We note several caveats when interpreting our results. First, existing studies have shown an increase in MA enrollment^27^ or an increasing rate of dementia diagnoses in MA beneficiaries who are Hispanic or non-Hispanic Black, dual-eligible, or received low-income subsidies following the 2020 payment model change.^8,10^ Because these groups are more likely to face access and payment challenges, their increased representation in the post-2020 treatment group may attenuate our estimates. Our compositional tests suggest that the relative increase in Hispanic share likely attenuates our estimated improvements in care experiences, while the increase in married share may lead to overestimation.
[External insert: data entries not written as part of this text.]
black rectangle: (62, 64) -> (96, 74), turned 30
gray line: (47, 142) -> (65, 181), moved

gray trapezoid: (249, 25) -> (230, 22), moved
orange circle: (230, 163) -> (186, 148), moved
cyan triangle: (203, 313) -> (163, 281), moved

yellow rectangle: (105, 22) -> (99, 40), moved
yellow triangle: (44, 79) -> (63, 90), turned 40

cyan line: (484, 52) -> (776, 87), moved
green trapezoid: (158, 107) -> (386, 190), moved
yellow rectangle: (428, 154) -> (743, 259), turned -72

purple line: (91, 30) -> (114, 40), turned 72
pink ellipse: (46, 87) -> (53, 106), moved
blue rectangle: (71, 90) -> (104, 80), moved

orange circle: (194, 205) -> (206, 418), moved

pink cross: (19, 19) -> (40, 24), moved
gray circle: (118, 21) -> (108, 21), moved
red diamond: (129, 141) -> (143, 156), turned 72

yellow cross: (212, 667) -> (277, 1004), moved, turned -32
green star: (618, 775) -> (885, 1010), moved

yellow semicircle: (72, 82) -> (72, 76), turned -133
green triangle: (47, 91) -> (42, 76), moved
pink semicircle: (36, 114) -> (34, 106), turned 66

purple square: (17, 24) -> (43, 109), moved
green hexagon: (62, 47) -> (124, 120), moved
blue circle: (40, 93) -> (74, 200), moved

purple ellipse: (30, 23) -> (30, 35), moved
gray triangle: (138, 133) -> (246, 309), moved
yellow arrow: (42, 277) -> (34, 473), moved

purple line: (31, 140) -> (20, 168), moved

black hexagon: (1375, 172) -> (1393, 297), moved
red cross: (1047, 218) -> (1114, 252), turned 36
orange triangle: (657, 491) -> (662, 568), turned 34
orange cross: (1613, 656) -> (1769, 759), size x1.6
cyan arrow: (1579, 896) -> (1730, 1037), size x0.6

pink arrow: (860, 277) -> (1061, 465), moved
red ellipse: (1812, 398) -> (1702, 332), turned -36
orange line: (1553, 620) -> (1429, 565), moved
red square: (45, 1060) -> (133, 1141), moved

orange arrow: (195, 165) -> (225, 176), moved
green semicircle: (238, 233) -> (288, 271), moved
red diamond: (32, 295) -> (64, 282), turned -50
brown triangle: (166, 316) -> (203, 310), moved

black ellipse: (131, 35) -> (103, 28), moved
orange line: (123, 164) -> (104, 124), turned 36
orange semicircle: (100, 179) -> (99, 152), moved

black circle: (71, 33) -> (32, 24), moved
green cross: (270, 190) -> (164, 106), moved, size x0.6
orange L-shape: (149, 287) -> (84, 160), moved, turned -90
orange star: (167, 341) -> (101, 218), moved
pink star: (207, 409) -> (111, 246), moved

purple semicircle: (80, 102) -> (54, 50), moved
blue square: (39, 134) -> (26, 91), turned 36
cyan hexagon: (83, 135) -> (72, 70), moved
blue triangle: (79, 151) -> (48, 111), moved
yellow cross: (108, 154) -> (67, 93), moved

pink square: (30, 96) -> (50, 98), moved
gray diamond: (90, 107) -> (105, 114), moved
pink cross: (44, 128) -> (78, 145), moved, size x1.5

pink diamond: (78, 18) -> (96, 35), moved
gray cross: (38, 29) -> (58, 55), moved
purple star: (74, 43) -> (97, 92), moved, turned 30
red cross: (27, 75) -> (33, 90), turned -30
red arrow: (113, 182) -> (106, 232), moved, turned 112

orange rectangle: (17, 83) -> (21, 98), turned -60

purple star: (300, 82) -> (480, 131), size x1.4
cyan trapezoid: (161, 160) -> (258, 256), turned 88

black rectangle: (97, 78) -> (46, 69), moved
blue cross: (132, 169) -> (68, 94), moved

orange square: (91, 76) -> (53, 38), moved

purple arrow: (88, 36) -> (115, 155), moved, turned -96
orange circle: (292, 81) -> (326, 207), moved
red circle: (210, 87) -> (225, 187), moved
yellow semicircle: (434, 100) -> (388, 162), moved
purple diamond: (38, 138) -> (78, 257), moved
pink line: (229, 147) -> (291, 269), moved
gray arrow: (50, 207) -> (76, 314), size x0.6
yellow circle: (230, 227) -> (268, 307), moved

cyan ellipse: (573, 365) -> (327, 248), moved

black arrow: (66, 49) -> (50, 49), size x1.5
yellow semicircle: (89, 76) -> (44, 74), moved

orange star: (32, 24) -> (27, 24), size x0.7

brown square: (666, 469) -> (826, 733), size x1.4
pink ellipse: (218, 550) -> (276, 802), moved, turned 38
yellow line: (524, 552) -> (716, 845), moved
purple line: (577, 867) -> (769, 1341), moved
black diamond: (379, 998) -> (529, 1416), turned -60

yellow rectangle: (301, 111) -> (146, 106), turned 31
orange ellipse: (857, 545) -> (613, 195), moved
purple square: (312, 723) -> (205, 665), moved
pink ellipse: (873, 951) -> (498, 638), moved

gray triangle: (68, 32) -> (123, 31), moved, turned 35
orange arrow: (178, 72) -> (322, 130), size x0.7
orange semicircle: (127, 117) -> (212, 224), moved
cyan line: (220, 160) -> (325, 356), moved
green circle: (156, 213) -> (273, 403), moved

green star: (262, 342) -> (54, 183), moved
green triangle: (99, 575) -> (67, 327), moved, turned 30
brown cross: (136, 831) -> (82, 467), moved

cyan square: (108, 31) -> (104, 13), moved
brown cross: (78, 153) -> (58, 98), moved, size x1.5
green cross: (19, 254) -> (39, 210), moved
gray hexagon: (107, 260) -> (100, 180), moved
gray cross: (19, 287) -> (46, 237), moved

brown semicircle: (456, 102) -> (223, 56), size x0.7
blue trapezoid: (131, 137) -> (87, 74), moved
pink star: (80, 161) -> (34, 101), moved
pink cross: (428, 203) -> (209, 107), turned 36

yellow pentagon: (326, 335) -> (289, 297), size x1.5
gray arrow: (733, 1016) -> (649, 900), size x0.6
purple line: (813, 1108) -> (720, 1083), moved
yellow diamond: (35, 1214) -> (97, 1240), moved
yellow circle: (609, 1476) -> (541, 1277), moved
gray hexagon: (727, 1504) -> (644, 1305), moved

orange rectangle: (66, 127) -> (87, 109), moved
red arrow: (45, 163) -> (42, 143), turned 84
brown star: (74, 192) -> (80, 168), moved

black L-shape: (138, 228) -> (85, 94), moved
Moreover, caution should be warranted when interpreting care experience measures. First, the self-reported measures may be subject to response bias. Second, perceived access and affordability do not directly measure the amount, type, or appropriateness of care received; thus, findings should be interpreted as changes in patient experiences rather than definitive changes in utilization or clinical outcomes. Patient experience measures nevertheless have important policy relevance and are widely used in Medicare research and CMS quality monitoring.^6,28,29,30^
We acknowledge the need to monitor the unintended consequences of risk adjustment reforms. It is essential to ensure that this adjustment does not inadvertently lead to cost-shifting or restricted benefits in other areas. Policymakers should consider periodic reviews of risk adjustment models to avoid up-coding and overdiagnosis,^8,10,26^ ensuring a balance of financial sustainability and equity in care delivery.
Limitations
The MCBS uses a rotating panel design, where each beneficiary can participate for up to 4 years. Our analysis relies on MCBS PUF, a cross-sectional dataset, which does not permit longitudinal linkage of the same individuals across years. Given this data constraint, this study has several limitations. First, we could not directly observe enrollment and diagnosis timing in MCBS PUF, which limited our ability to address the policy-induced compositional changes in the treatment group. Second, because MCBS PUF lacks comprehensive claims and encounter linkages, we could not assess whether reported improvements correspond to changes in objective utilization; future studies using linked claims could evaluate changes in realized care and spending. Third, our ADRD and other conditions measures were based on self-reported physician diagnosis rather than claims data, which may have introduced misclassification and likely attenuated associations toward the null. Fourth, our estimates represent average associations across beneficiaries with heterogeneous disease severity. Fifth, we did not account for the potential cost of overdiagnosis, a possible consequence of the risk-adjusted payment model change.^8^ As such, our study may not fully capture the broader impacts of risk adjustment on care access, quality, and overall welfare.
Conclusions
This cross-sectional study underscores the value of refining risk adjustment models to better capture clinical complexities of the growing aging population. Expanding the scope of risk adjustment to consider social determinants of health, such as caregiver burden, socioeconomic status, or access to community resources, may help reduce disparities and promote more equitable care.